JOHANNESBURG: “I can’t help it if the ladies take note of me,” Nelson Mandela once said. “I am not going to protest.”

The thrice-married former president of South Africa is a celebrated charmer who, even in old age, has captivated celebrities such as Naomi Campbell and the Spice Girls. But one woman, it has been claimed, turned down a proposal of marriage from Mandela before he went on to wed his current wife, Graca Machel.  Amina Cachalia, a distinguished activist in the struggle against racial apartheid, politely rebuffed the great statesman in the 1990s, according to her son, Ghaleb.

“She called me and my sister aside and said she wanted to tell us about this proposal and that she was not going to accept it,” Ghaleb said on Monday. “She was very matter of fact about it.”

Mandela had been a guest at Cachalia’s 21st birthday party and was visited by her in prison on Robben Island. “We knew they were good friends, he was a friend of the family, he dropped in all the time. It didn’t come as a surprise to us,” Ghaleb said. Cachalia’s husband Yusuf had died in 1995, by which time Mandela was heading for divorce from his second wife, Winnie Madikizela-Mandela.

Asked why his mother had spurned one of the moral giants of the 20th century, Ghaleb replied: “She wanted to honour the legacy of my father. She was a strong and independent woman. She wanted to live her life as she saw fit and be close to her grandchildren.”

Cachalia, whose father had joined Mohandas Gandhi in passive resistance to the South African government, never regretted her decision and remained fiercely independent until her death this year at the age of the 82, Ghaleb added. “My father was the love of her life.”

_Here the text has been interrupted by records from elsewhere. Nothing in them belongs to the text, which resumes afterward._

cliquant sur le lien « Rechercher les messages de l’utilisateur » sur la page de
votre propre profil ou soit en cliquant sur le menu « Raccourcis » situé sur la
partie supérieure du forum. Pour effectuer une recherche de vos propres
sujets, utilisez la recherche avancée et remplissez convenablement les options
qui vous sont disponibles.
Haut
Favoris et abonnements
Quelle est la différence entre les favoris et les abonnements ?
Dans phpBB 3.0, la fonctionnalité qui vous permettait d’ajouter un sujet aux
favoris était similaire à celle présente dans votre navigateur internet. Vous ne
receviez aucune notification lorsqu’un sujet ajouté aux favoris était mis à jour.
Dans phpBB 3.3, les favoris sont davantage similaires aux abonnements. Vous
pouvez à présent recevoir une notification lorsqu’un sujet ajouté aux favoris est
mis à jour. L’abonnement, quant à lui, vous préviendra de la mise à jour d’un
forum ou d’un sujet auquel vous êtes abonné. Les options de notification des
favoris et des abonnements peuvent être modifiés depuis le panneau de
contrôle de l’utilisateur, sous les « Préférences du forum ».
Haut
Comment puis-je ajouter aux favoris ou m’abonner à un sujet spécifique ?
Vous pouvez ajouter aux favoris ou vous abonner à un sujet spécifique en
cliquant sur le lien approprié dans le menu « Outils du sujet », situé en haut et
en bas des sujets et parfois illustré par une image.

But after Yusuf died there were “romantic interludes” with Mandela in the 1990s, which are detailed in Cachalia’s autobiography, When Hope and History Rhyme, published this month. The book skates past the marriage proposal, which Ghaleb revealed to South Africa’s Mail & Guardian newspaper.

Mandela married Machel, the widow of the Mozambican president Samora Machel, on his 80th birthday in 1998. Now 94, he remained in hospital on Monday for a sixth day, receiving treatment for a recurring bout of pneumonia. Doctors reported a further improvement in his condition over the weekend.